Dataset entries
□ □ □
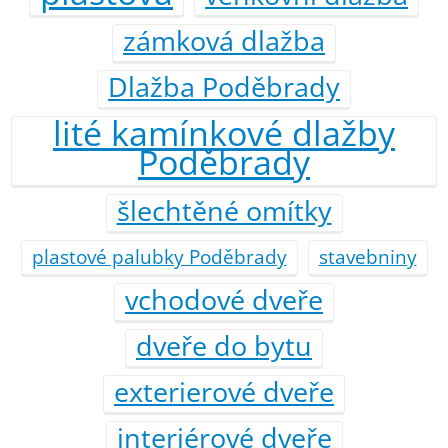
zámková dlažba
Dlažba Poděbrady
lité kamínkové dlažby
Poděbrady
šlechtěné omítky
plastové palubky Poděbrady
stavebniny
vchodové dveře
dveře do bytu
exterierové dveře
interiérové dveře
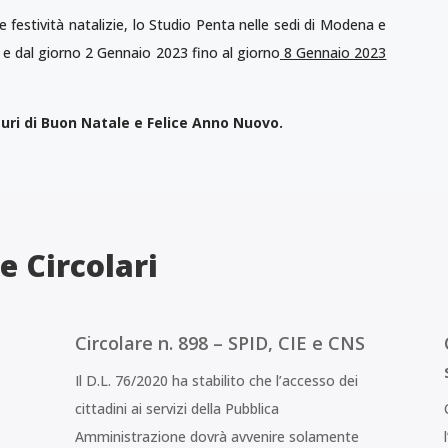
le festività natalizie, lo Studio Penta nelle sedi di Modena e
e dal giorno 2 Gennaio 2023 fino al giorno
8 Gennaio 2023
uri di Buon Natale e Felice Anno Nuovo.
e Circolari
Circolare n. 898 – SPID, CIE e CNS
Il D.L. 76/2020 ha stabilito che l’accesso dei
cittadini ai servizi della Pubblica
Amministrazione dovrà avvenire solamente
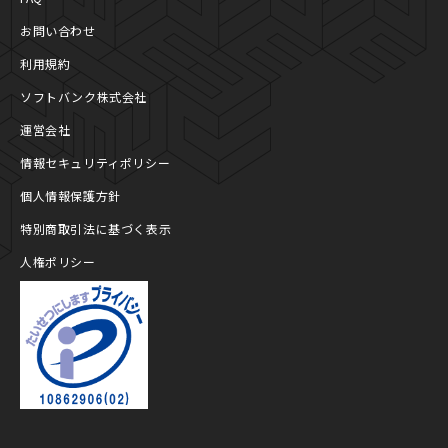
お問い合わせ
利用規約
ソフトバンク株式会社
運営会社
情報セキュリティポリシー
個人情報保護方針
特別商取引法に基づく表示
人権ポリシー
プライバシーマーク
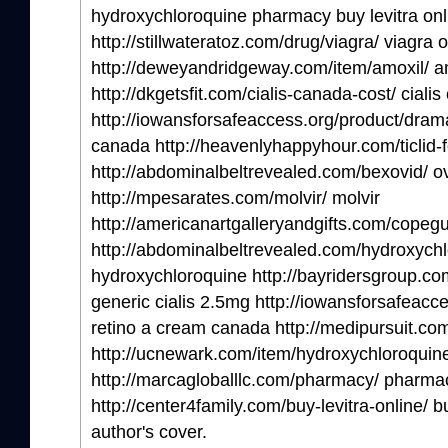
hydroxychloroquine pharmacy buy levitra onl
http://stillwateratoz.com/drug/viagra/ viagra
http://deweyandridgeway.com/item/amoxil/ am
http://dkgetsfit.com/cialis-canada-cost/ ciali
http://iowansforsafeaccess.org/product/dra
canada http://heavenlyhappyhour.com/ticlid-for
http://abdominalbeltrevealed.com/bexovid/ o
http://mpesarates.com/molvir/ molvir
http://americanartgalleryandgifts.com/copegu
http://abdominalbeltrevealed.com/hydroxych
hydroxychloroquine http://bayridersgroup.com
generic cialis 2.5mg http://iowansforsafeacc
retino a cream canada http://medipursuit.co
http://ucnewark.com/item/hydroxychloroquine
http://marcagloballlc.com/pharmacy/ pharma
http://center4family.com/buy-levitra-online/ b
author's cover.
□ □ □
## To do:
Skip every picture, and restate word for word only the lines above from the line containing "e Circolari" to the line containing "canada http://heavenlyhappyhour.com/ticlid-for", both of them included.

## The completed task:
e Circolari
Circolare n. 898 – SPID, CIE e CNS
Il D.L. 76/2020 ha stabilito che l’accesso dei
cittadini ai servizi della Pubblica
Amministrazione dovrà avvenire solamente
お問い合わせ
利用規約
ソフトバンク株式会社
運営会社
情報セキュリティポリシー
個人情報保護方針
特別商取引法に基づく表示
人権ポリシー
プライバシーマーク
hydroxychloroquine pharmacy buy levitra onl
http://stillwateratoz.com/drug/viagra/ viagra
http://deweyandridgeway.com/item/amoxil/ am
http://dkgetsfit.com/cialis-canada-cost/ ciali
http://iowansforsafeaccess.org/product/dra
canada http://heavenlyhappyhour.com/ticlid-for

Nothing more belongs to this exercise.